Assignment
Scan the entries line by line and return those with "энтерита".

--- The input ---

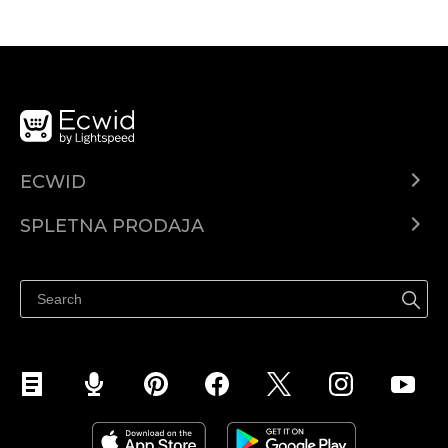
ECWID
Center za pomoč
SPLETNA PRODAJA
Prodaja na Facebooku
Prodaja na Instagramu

---
--- The input ---

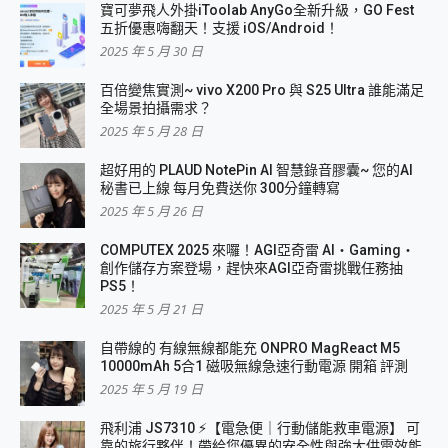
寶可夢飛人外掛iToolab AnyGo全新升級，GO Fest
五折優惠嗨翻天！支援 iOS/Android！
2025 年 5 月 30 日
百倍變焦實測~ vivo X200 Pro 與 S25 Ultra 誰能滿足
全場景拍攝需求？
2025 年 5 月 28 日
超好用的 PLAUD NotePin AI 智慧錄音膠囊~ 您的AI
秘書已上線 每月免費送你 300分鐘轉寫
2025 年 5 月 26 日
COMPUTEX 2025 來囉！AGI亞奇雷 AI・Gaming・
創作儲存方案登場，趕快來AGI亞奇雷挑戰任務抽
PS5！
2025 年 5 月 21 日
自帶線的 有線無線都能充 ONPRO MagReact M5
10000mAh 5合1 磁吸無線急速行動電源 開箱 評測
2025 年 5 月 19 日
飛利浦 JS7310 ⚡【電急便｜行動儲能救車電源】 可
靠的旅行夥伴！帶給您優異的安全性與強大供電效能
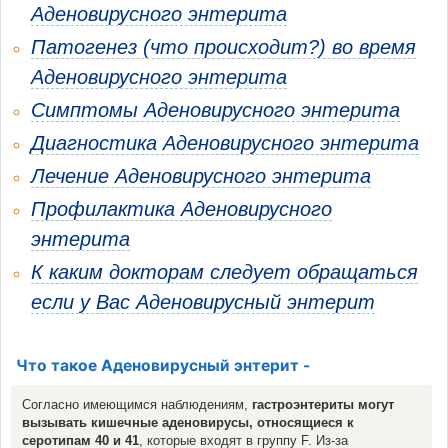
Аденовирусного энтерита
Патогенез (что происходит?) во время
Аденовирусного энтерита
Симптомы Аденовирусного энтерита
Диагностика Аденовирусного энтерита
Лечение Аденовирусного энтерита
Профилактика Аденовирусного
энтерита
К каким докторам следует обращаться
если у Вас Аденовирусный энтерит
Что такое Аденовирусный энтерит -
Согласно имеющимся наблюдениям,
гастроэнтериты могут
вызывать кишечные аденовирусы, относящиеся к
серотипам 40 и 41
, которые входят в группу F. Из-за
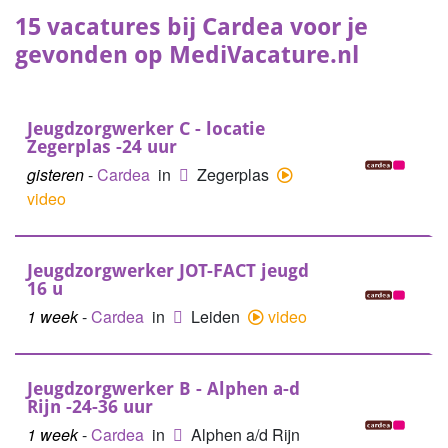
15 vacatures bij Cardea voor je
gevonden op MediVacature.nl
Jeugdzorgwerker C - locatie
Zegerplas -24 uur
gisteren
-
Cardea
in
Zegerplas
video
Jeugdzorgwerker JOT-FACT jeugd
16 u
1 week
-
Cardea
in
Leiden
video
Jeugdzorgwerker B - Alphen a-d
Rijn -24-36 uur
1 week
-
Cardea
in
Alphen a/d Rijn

---

Response area
Аденовирусного энтерита
Аденовирусного энтерита
Симптомы Аденовирусного энтерита
Диагностика Аденовирусного энтерита
Лечение Аденовирусного энтерита
энтерита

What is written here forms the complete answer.